[Brief]
Below are the records; copy each line in which "have" can be found.

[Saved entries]
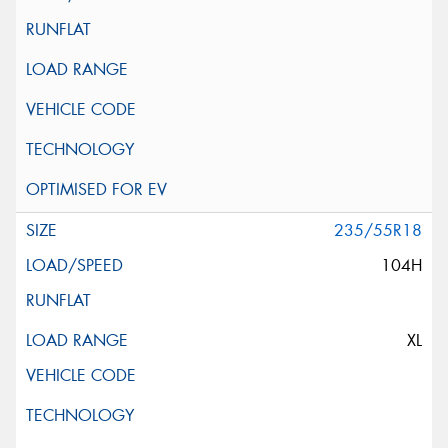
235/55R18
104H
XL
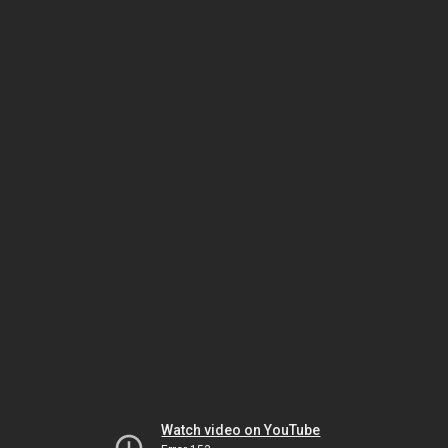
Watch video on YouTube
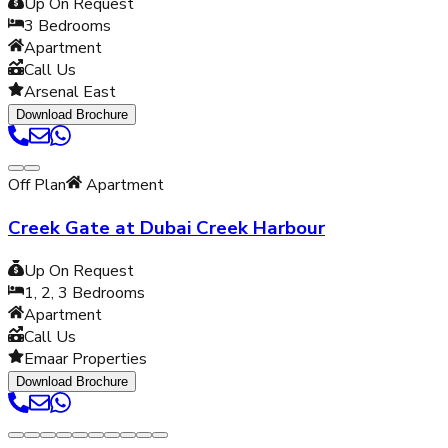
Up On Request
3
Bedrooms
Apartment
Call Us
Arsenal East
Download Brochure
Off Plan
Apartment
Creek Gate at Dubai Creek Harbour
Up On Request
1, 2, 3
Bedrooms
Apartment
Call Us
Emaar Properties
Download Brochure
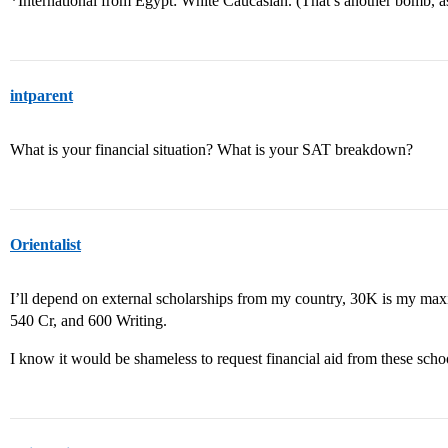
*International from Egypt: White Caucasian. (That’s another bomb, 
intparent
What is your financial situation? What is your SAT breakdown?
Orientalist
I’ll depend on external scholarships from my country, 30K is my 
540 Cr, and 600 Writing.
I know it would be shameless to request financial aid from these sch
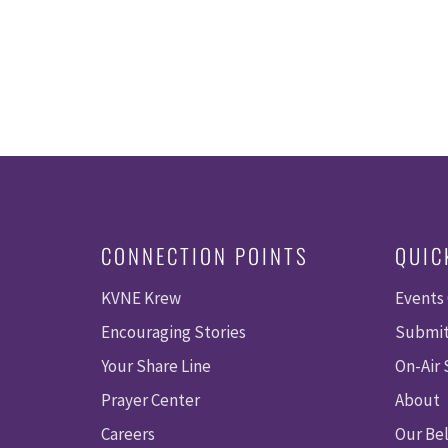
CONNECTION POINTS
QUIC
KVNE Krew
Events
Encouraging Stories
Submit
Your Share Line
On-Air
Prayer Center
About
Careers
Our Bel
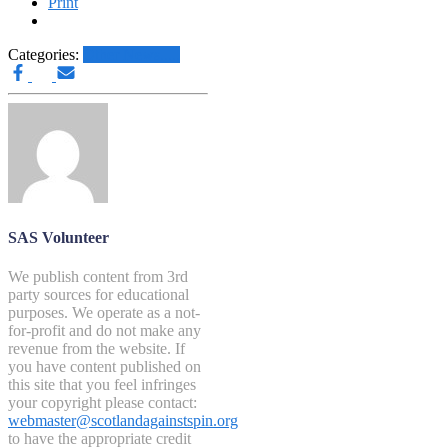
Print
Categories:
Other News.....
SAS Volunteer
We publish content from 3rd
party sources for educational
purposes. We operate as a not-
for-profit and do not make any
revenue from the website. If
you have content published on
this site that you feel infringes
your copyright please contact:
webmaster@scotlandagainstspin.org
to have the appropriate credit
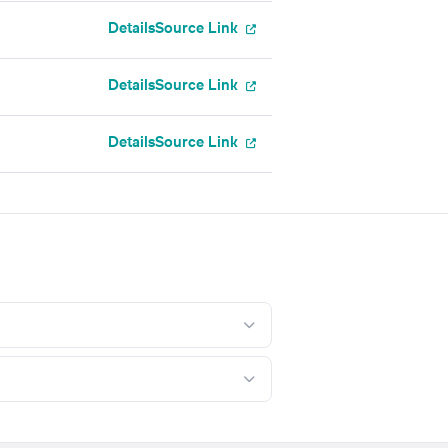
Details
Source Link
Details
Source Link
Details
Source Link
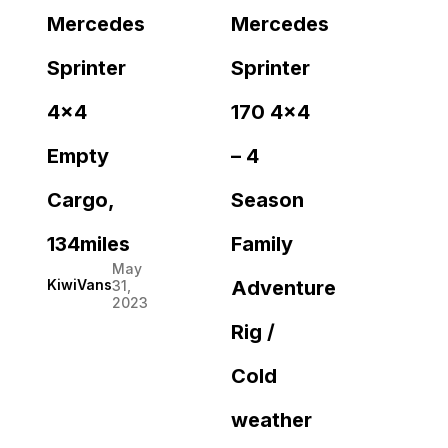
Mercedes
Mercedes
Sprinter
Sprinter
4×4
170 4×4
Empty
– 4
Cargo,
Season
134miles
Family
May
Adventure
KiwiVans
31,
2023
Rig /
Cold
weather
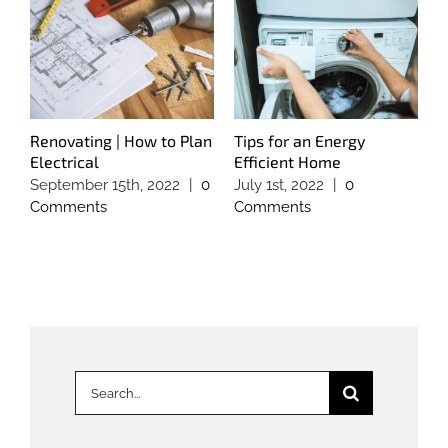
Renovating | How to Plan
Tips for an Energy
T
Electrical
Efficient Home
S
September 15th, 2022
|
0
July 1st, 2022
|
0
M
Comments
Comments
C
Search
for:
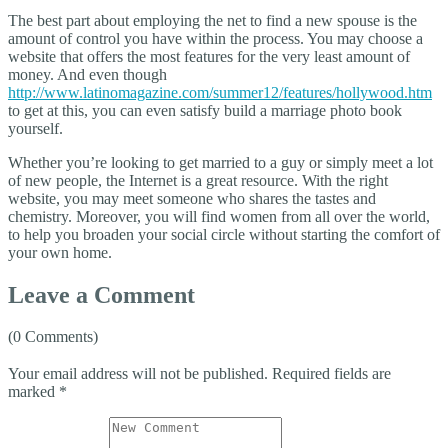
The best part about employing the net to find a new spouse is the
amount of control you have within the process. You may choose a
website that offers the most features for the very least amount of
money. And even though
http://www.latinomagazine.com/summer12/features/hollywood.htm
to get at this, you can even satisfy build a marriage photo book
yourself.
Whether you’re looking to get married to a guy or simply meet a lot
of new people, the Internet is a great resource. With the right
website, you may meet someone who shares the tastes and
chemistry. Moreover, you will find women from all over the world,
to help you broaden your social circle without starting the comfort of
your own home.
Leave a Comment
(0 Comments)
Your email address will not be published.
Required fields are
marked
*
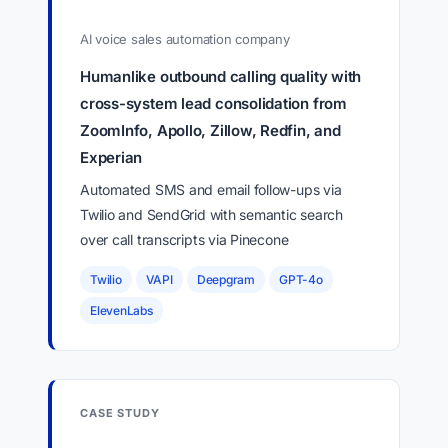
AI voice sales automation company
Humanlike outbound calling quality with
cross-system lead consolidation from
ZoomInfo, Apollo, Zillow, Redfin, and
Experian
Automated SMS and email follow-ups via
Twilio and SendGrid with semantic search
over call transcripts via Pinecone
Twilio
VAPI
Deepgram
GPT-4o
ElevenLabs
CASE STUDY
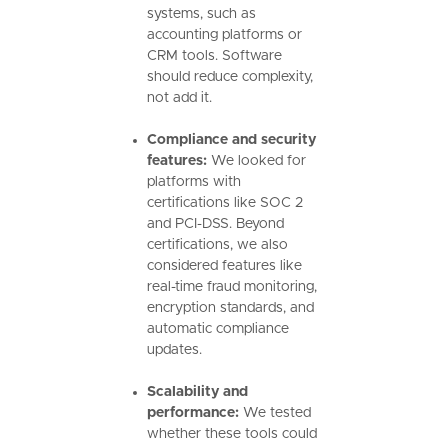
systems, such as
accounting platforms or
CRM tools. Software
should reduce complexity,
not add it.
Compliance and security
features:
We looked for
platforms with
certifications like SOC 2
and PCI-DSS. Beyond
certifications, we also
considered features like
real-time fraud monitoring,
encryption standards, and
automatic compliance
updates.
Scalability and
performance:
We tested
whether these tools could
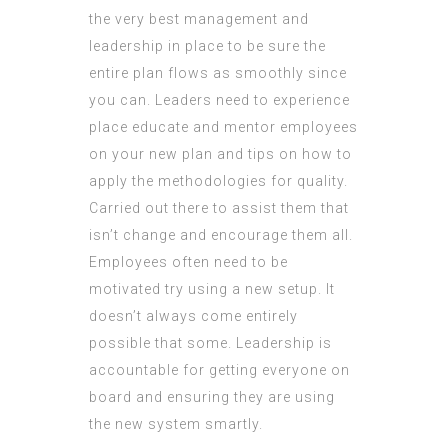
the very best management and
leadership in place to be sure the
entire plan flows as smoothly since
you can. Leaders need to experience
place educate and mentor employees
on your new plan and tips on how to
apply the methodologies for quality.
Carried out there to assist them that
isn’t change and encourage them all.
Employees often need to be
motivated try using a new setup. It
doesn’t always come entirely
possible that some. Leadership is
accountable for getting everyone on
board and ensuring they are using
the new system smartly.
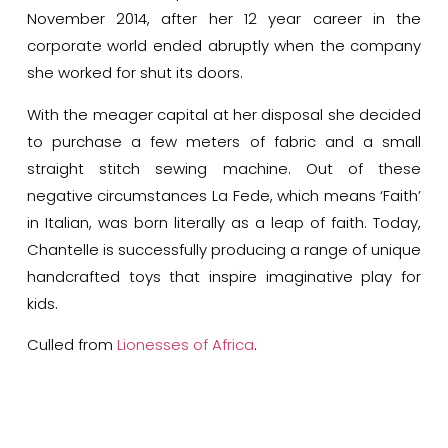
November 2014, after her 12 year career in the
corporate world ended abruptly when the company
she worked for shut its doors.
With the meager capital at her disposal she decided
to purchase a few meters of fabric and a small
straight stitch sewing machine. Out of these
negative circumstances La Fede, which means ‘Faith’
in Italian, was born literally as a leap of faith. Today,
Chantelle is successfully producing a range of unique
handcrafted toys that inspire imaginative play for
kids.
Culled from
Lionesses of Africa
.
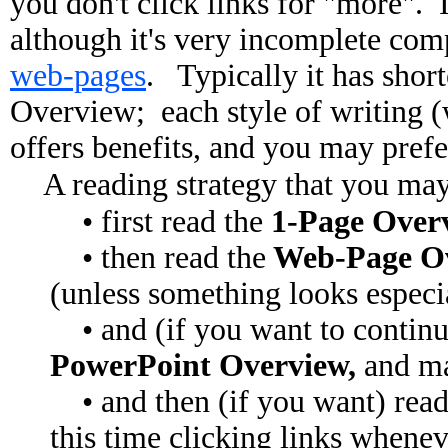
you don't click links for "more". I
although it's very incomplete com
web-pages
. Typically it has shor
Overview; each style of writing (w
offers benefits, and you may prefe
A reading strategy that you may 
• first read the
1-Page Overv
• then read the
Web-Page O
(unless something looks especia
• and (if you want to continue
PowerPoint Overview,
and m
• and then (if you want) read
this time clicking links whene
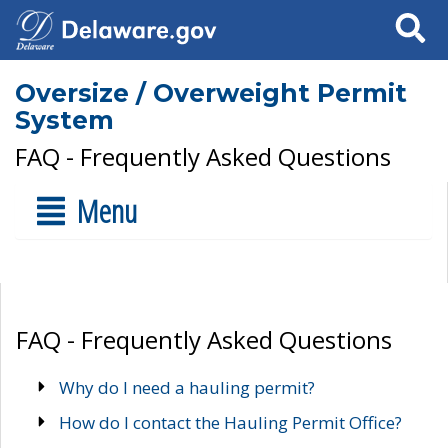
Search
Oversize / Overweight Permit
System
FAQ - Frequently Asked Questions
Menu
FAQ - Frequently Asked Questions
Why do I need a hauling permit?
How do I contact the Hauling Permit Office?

[Task result]
you have content published on
to have the appropriate credit
amount of control you have within the process. You may choose a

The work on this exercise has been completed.